Searching for the Dutch-Paris Escape Line
Today, July 14, is Bastille Day, the French national holiday celebrating freedom and democracy. It shouldn’t be any surprise that during WWII the Vichy regime banned the celebration of Bastille Day. This created a bit of a conundrum in 1944. In those parts of France that were definitively liberated by July 14, people celebrated publicly and with a lot of verve. In those places where the Germans were still in control, such as Paris, celebrations had to be a lot more circumspect. But what about those parts of the country that had never had much of a German presence or could consider themselves under Resistance control?
Two Dutch-Paris couriers found out just how confused the situation could be. Both men in their early 30s, they had left Switzerland a week earlier to try to find out what was happening with their Dutch-Paris colleagues in Paris and Brussels. They made it to Paris, although they couldn’t find most of the people they were looking for. They gave up trying to get to Brussels because there just weren’t any trains taking civilians north. So they headed back to Lyon, but were diverted because of damage to the railways.

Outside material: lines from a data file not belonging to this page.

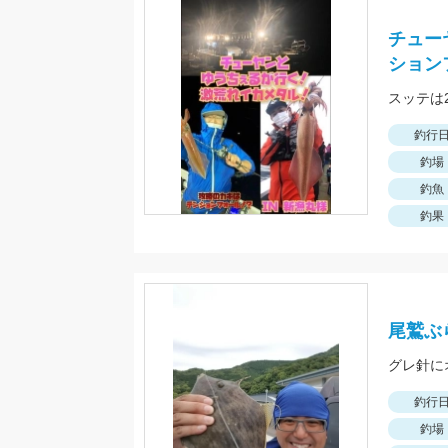
チュー
ション
スッテは
釣行
釣場
釣魚
釣果
尾鷲ぶ
グレ針に
釣行
釣場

When they got to the end of the functioning train line, they found a taxi to take them to Lyon. But they were stopped at a roadblock manned by Germans disguised as peasants. What followed were a few extremely unpleasant hours, but these two wouldn’t have survived so long as Dutch-Paris couriers if they couldn’t bluff their way out of ugly situations. Much to their own surprise, they walked away from that.
That happened on July 14, 1944. As Dutchmen, they probably wouldn’t have noticed that it was Bastille Day except that the homes and villages they passed were decorated with the French flag and French colors to celebrate the forbidden holiday. What the story tells you is that the people who lived in that area near Chalons considered themselves to be liberated before the Germans considered themselves to be defeated there. That is a catastrophe waiting to happen.
It also tells us how confusing and dangerous the last months, weeks and days of the occupation were for civilians. The front lines might have been clear to the Allied armies and the Wehrmacht, but the situation was far from obvious to the people caught between the military Resistance and the Nazi and collaborationist police, paramilitary units and occupation authorities (who were not necessarily under the control of the Wehrmacht). For many civilians the summer of 1944 was intensely dangerous. We tend to forget that when we’re looking at all the photos of civilians overwhelmed with joy on the day that the Allied troops arrived to protect them from the enemy.